Sunday 14 April 2019

Hadoop : Part - 5


Security in Hadoop

Apache Hadoop achieves security by using Kerberos.
At a high level, there are three steps that a client must take to access a service when using Kerberos.

  • Authentication – The client authenticates itself to the authentication server. Then, receives a timestamped Ticket-Granting Ticket (TGT).
  • Authorization – The client uses the TGT to request a service ticket from the Ticket Granting Server.
  • Service Request – The client uses the service ticket to authenticate itself to the server.

Concurrent writes in HDFS

Multiple clients cannot write into an HDFS file at same time. Apache Hadoop HDFS follows single writer multiple reader models. The client which opens a file for writing, the NameNode grant a lease. Now suppose, some other client wants to write into that file. It asks NameNode for the write operation. NameNode first checks whether it has granted the lease for writing into that file to someone else or not. When someone already acquires the lease, then, it will reject the write request of the other client.

fsck

fsck is the File System Check. HDFS use the fsck (filesystem check) command to check for various inconsistencies. It also reports the problems like missing blocks for a file or under-replicated blocks. NameNode automatically corrects most of the recoverable failures. Filesystem check can run on the whole file system or on a subset of files.

Datanode failures

NameNode periodically receives a Heartbeat and a Blockreport from each of the DataNodes in the cluster. Receipt of a Heartbeat implies that the DataNode is functioning properly. A Blockreport contains a list of all blocks on a DataNode. When NameNode notices that it has not recieved a hearbeat message from a data node after a certain amount of time, the data node is marked as dead. Since blocks will be under replicated the system begins replicating the blocks that were stored on the dead datanode. The NameNode Orchestrates the replication of data blocks from one datanode to another. The replication data transfer happens directly between datanodes and the data never passes through the namenode.

Taskinstances

Task instances are the actual MapReduce jobs which are run on each slave node. Each Task Instance runs on its own JVM process. There can be multiple processes of task instance running on a slave node.

Communication to HDFS

The Client communication to HDFS happens using Hadoop HDFS API. Client applications talk to the NameNode whenever they wish to locate a file. The NameNode responds the successful requests by returning a list of relevant DataNode servers where the data lives. Client applications can talk directly to a DataNode, once the NameNode has provided the location of the data.

HDFS block and Inputsplit

Block is the physical representation of data while split is the logical representation of data present in the block.

Hadoop federation

HDFS Federation enhances an existing HDFS architecture. Hadoop Federation uses many independent Namenode/namespaces to scale the name service horizontally. It separates the namespace layer and the storage layer. Hence HDFS federation provides Isolation, Scalability and simple design.

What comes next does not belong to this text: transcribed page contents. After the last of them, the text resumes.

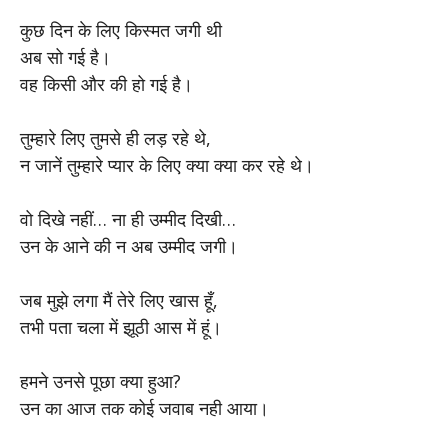
कुछ दिन के लिए किस्मत जगी थी
अब सो गई है।
वह किसी और की हो गई है।
तुम्हारे लिए तुमसे ही लड़ रहे थे,
न जानें तुम्हारे प्यार के लिए क्या क्या कर रहे थे।
वो दिखे नहीं… ना ही उम्मीद दिखी…
उन के आने की न अब उम्मीद जगी।
जब मुझे लगा मैं तेरे लिए खास हूँ,
तभी पता चला में झूठी आस में हूं।
हमने उनसे पूछा क्या हुआ?
उन का आज तक कोई जवाब नही आया।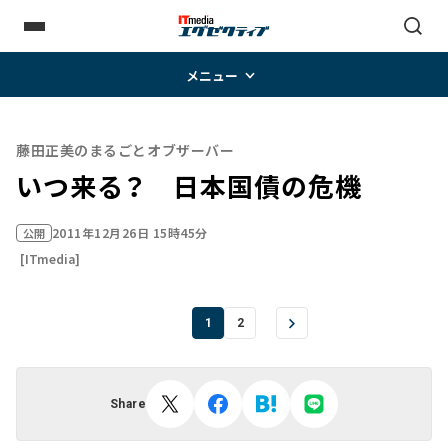
メニュー
藤田正美のまるごとオブザーバー
いつ来る？ 日本国債の危機
2011年12月26日 15時45分
公開
[ITmedia]
1
2
Share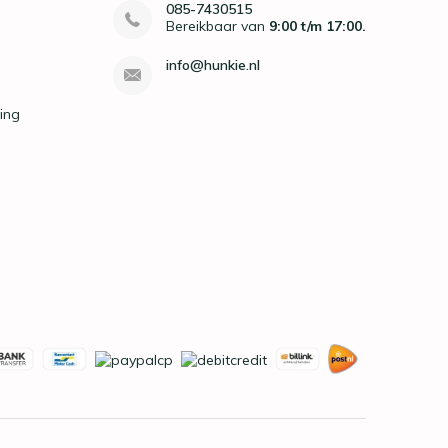
085-7430515
Bereikbaar van
9:00 t/m 17:00.
info@hunkie.nl
ing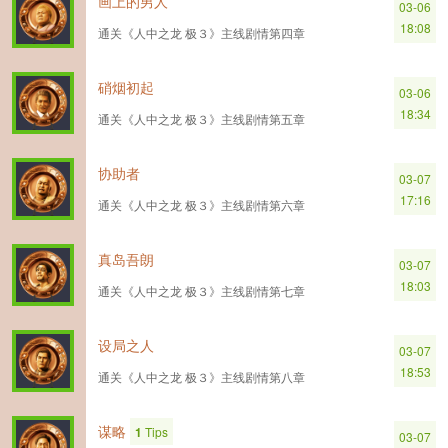
画上的男人
03-06
18:08
通关《人中之龙 极３》主线剧情第四章
硝烟初起
03-06
18:34
通关《人中之龙 极３》主线剧情第五章
协助者
03-07
17:16
通关《人中之龙 极３》主线剧情第六章
真岛吾朗
03-07
18:03
通关《人中之龙 极３》主线剧情第七章
设局之人
03-07
18:53
通关《人中之龙 极３》主线剧情第八章
谋略
1
Tips
03-07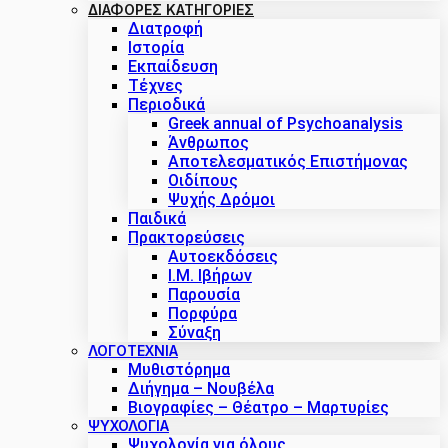
ΔΙΑΦΟΡΕΣ ΚΑΤΗΓΟΡΙΕΣ
Διατροφή
Ιστορία
Εκπαίδευση
Τέχνες
Περιοδικά
Greek annual of Psychoanalysis
Άνθρωπος
Αποτελεσματικός Επιστήμονας
Οιδίπους
Ψυχής Δρόμοι
Παιδικά
Πρακτoρεύσεις
Αυτοεκδόσεις
Ι.Μ. Ιβήρων
Παρουσία
Πορφύρα
Σύναξη
ΛΟΓΟΤΕΧΝΙΑ
Μυθιστόρημα
Διήγημα – Νουβέλα
Βιογραφίες – Θέατρο – Μαρτυρίες
ΨΥΧΟΛΟΓΙΑ
Ψυχολογία για όλους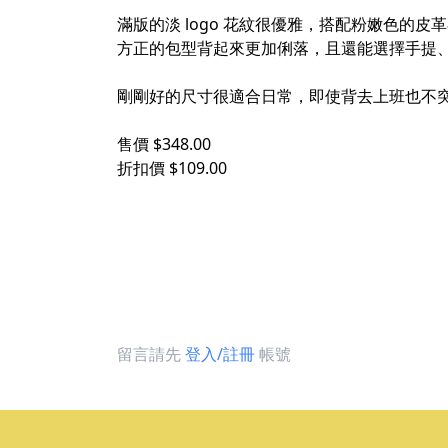
滿版的淡 logo 花紋很優雅，搭配粉嫩色的
方正的包型背起來更加俐落，且還能選擇手提
剛剛好的尺寸很適合日常，即使背去上班也不
售價 $348.00
折扣價 $109.00
留言請先
登入/註冊
帳號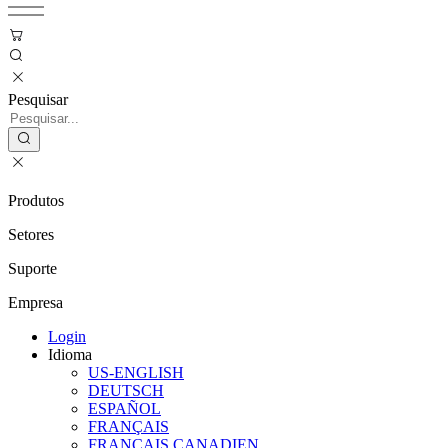
Pesquisar
Produtos
Setores
Suporte
Empresa
Login
Idioma
US-ENGLISH
DEUTSCH
ESPAÑOL
FRANÇAIS
FRANÇAIS CANADIEN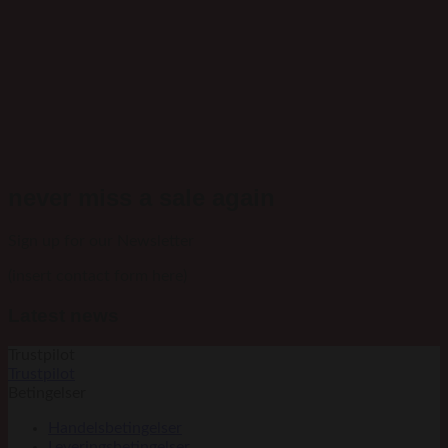
never miss a sale again
Sign up for our Newsletter
(insert contact form here)
Latest news
Trustpilot
Trustpilot
Betingelser
Handelsbetingelser
Leveringsbetingelser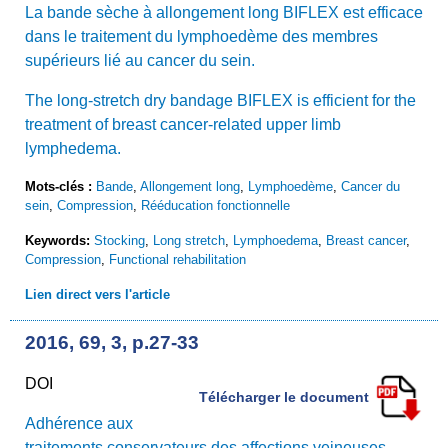
La bande sèche à allongement long BIFLEX est efficace
dans le traitement du lymphoedème des membres
supérieurs lié au cancer du sein.
The long-stretch dry bandage BIFLEX is efficient for the
treatment of breast cancer-related upper limb
lymphedema.
Mots-clés :
Bande
,
Allongement long
,
Lymphoedème
,
Cancer du
sein
,
Compression
,
Rééducation fonctionnelle
Keywords:
Stocking
,
Long stretch
,
Lymphoedema
,
Breast cancer
,
Compression
,
Functional rehabilitation
Lien direct vers l'article
2016, 69, 3, p.27-33
DOI
Télécharger le document
Adhérence aux
traitements conservateurs des affections veineuses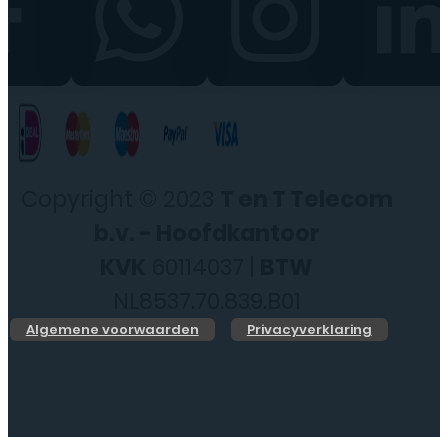
Copyright © 2023
T en T Telecom
b.v. - Hoofdkantoor
KVK
60114037 |
BTW
NL8537.70.839.B01
Algemene voorwaarden
Privacyverklaring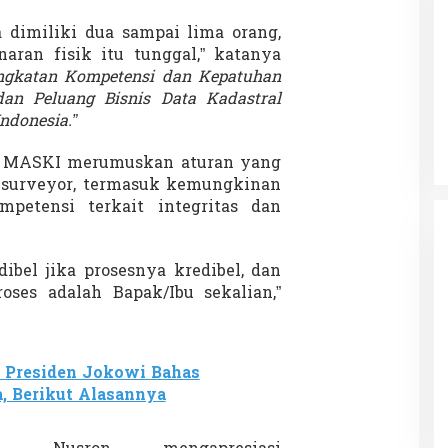
a dimiliki dua sampai lima orang,
naran fisik itu tunggal,” katanya
ngkatan Kompetensi dan Kepatuhan
Patok Batas Tanah
Rekognisi Sejarah Kerajaan Siak
dan Peluang Bisnis Data Kadastral
n Dukung
dan Harapan Daerah Istimewa Riau
ndonesia.”
|
8 Agustus 2025
Di KOLOM, Opini, SOROTAN
|
16 Juni 2025
ak MASKI merumuskan aturan yang
 surveyor, termasuk kemungkinan
mpetensi terkait integritas dan
ibel jika prosesnya kredibel, dan
ses adalah Bapak/Ibu sekalian,”
 Presiden Jokowi Bahas
, Berikut Alasannya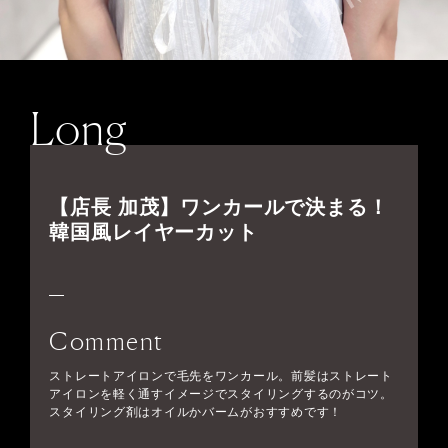
Long
【店長 加茂】ワンカールで決まる！
韓国風レイヤーカット
Comment
ストレートアイロンで毛先をワンカール。前髪はストレート
アイロンを軽く通すイメージでスタイリングするのがコツ。
スタイリング剤はオイルかバームがおすすめです！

Don't Give Up. The beginning is always the hardest but life rewards those who work hard for it.

Saturday 6 April 2019

Hadoop : Part - 4


Speculative Execution

Instead of identifying and fixing the slow-running tasks, Hadoop tries to detect when the task runs slower than expected and then launches other equivalent task as backup. This backup mechanism in Hadoop is Speculative Execution.

Heartbeat in HDFS

A heartbeat is a signal indicating that it is alive. A datanode sends heartbeat to Namenode.

Hadoop archives

Hadoop Archives (HAR) offers an effective way to deal with the small files problem.
Hadoop Archives or HAR is an archiving facility that packs files in to HDFS blocks efficiently and hence HAR can be used to tackle the small files problem in Hadoop.
hadoop archive -archiveName myhar.har /input/location /output/location
Once a .har file is created, you can do a listing on the .har file and you will see it is made up of index files and part files. Part files are nothing but the original files concatenated together in to a big file. Index files are look up files which is used to look up the individual small files inside the big part files.
hadoop fs -ls /output/location/myhar.har
/output/location/myhar.har/_index
/output/location/myhar.har/_masterindex
/output/location/myhar.har/part-000000

Reason for setting HDFS blocksize as 128MB

The block size is the smallest unit of data that a file system can store. If the blocksize is smaller it requires multiple lookups on namenode to locate the file. HDFS is meant to handle large files. If the blocksize is 128MB, then the number of requests goes down, greatly reducing the cost of overhead and load on the Name Node.

Data Locality in Hadoop

Data locality refers to the ability to move the computation close to where the actual data resides on the node, instead of moving large data to computation. This minimizes network congestion and increases the overall throughput of the system.

Safemode in Hadoop

Safemode in Apache Hadoop is a maintenance state of NameNode. During which NameNode doesn’t allow any modifications to the file system. During Safemode, HDFS cluster is in read-only and doesn’t replicate or delete blocks.

Single Point of Failure

In Hadoop 1.0, NameNode is a single point of Failure (SPOF). If namenode fails, all clients would unable to read/write files.
Hadoop 2.0 overcomes this SPOF by providing support for multiple NameNode. This feature provides  If active NameNode fails, then Standby-Namenode takes all the responsibility of active node.
some deployment requires high degree fault-tolerance. So new version 3.0 enable this feature by allowing the user to run multiple standby namenode.



Strive for excellence and success will follow you..